The month of March collapses

into a single yawning day,

the hours drifting into each other

like dawn into the dusk.

 

Who can remember when we first

learned the ailing world would seep

under our doors, into our bodies?

 

We stay at home, walk in woods,

neighbors nod, a beaver thrills,

a springtime swan sails without a mate.

 

I dress in black beneath my stay-home clothes.

 

The numbers rise. Hundreds of thousands sick,

tens of thousands dead. How long?

 

II

April. Time contracts, settles.

Hours tumble into routine.

 

I am making masks. In my left eye

you will see blood, and my smile

now can’t conceal my tears.

 

Silent, masked, we glide

down the arrowed aisles,

vacant spaces lie between us.

 

The numbers rise.

How long: weeks or months?

 

III

The fickle season teases us with balmy sun,

then snows the greening garden, withers us with wind.

 

Yet just outside our window,

jonquils presage softer days,

chartreuse and rosy treetips promise leaves.

Our young plum tree sprouts hope

in delicate ivory blooms.


A Poem

See the super moon tonight, it beams so brightly,

brings me out of sleep to lift the window blind

and see the rocks and sprouting flowers doused in light.

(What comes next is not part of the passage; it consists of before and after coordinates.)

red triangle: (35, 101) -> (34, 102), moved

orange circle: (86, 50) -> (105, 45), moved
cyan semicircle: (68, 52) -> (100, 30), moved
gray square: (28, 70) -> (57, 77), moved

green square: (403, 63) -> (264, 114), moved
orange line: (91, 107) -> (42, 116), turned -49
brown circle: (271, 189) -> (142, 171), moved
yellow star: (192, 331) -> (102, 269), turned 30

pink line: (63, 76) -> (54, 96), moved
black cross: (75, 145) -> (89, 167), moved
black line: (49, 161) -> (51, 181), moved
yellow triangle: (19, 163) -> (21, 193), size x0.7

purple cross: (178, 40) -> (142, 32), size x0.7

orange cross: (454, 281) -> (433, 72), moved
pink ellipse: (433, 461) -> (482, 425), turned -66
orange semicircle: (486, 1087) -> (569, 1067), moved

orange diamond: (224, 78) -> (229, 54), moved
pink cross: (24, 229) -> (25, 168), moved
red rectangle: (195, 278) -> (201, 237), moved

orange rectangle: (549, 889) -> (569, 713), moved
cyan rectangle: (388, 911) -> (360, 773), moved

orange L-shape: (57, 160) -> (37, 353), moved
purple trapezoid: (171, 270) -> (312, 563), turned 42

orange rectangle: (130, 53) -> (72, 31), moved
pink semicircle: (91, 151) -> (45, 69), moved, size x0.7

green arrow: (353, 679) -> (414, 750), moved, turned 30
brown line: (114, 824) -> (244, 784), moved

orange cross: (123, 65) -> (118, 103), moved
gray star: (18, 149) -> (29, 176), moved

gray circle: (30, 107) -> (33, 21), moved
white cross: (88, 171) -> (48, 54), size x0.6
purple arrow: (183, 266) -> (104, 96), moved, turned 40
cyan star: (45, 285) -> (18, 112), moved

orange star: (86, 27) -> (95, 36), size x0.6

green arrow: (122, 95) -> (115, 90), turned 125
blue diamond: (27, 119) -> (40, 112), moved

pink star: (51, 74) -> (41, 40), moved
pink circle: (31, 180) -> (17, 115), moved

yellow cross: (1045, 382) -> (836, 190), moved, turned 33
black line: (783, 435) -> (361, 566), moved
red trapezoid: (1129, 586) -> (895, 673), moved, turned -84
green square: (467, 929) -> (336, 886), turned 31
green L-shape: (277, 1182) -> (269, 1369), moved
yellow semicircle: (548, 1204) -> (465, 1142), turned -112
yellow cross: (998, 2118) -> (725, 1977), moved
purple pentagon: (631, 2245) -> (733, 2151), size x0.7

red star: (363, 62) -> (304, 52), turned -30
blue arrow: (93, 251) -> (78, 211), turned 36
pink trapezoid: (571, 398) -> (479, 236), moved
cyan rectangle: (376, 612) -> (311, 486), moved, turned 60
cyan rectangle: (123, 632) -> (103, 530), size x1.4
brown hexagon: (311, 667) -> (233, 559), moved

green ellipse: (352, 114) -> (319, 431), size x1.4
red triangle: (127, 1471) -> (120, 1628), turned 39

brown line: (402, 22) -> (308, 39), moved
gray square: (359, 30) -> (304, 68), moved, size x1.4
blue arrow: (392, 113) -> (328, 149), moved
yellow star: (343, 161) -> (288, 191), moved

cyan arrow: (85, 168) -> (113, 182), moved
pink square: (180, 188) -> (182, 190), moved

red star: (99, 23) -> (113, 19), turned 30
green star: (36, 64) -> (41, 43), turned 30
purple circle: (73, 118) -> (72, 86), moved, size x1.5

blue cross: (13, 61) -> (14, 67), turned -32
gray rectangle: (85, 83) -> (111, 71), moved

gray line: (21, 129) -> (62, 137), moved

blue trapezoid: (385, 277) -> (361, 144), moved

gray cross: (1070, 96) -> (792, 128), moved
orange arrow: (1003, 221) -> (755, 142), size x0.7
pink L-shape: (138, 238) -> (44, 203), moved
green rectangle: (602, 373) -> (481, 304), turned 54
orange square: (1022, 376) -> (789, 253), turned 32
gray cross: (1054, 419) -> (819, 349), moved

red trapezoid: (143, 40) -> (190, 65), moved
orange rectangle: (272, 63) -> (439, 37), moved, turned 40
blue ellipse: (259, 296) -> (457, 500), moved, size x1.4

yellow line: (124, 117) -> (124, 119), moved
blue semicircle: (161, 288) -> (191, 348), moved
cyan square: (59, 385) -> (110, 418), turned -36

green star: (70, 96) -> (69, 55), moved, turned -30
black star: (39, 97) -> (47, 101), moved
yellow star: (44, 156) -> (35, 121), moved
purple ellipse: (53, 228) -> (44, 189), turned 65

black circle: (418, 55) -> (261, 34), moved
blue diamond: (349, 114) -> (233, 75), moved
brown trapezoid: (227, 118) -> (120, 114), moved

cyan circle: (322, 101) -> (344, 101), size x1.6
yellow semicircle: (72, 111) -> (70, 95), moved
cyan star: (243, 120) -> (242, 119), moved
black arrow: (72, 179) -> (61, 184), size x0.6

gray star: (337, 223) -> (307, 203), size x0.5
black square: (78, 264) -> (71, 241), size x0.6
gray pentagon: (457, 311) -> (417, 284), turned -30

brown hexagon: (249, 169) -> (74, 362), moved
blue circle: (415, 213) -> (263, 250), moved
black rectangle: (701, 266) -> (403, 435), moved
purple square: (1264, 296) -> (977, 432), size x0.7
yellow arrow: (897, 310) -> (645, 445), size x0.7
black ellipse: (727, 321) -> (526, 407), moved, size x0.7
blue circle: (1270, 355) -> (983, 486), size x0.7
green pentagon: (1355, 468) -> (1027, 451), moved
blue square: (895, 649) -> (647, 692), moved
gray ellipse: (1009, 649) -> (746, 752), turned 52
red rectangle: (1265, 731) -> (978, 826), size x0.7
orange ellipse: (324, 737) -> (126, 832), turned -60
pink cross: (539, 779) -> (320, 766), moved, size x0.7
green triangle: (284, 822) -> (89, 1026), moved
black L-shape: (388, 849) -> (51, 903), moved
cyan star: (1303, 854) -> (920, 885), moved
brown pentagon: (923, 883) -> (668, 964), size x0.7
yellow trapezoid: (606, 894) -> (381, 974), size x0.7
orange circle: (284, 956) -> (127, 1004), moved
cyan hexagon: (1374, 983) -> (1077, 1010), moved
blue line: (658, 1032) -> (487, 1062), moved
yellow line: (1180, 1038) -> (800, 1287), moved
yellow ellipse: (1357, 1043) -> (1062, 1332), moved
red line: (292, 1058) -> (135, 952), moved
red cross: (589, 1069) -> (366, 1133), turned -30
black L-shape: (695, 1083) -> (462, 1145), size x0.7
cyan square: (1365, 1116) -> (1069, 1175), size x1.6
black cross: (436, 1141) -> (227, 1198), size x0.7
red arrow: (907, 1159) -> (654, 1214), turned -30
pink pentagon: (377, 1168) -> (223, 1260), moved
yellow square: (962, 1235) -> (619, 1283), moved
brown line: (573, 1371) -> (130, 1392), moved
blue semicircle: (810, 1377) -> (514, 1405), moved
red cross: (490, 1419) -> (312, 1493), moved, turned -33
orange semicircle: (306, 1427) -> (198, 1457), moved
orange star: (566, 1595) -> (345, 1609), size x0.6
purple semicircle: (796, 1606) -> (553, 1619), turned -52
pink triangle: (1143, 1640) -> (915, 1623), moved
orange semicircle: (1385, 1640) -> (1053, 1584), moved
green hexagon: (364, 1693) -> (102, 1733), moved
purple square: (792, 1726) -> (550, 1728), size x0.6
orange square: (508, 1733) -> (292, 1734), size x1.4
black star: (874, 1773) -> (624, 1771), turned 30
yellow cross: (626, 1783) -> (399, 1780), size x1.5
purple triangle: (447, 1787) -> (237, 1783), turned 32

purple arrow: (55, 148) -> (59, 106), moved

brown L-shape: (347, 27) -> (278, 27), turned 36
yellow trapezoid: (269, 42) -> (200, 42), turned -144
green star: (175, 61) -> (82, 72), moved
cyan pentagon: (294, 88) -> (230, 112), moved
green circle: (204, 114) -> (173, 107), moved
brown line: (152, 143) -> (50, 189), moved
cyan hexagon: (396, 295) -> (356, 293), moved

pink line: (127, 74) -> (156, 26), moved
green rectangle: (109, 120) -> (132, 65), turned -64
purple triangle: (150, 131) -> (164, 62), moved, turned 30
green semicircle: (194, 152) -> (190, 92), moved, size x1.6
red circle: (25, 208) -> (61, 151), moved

Tufts of clouds the wind has pulled apart have blown

across the indigo to shroud the dazzling brilliance

of that radiant moon. To no avail—it shines right through,

causing leafless branches to trace their fragile patterns

on the dusty pale blue puffs.

 

I wonder if this silver washing over me

and on my chair is at last a longed-for blessing

that I cannot comprehend. I’ll sit and let it gleam,

hoping delicate slivers will remain until the morning

so that I will still remember this poem.


To Love My Country with a Broken Heart

Man kann das Land nur mit gebrochenem Herzen lieben. Frank Walter Steinmeyer,

President of Germany, 2020, at a remembrance of the end of World War II.

 

There are so many ways to love my land.

I loved it with my hand upon my heart

when bands played Bless America to start

our Homecomings, and we all had to stand.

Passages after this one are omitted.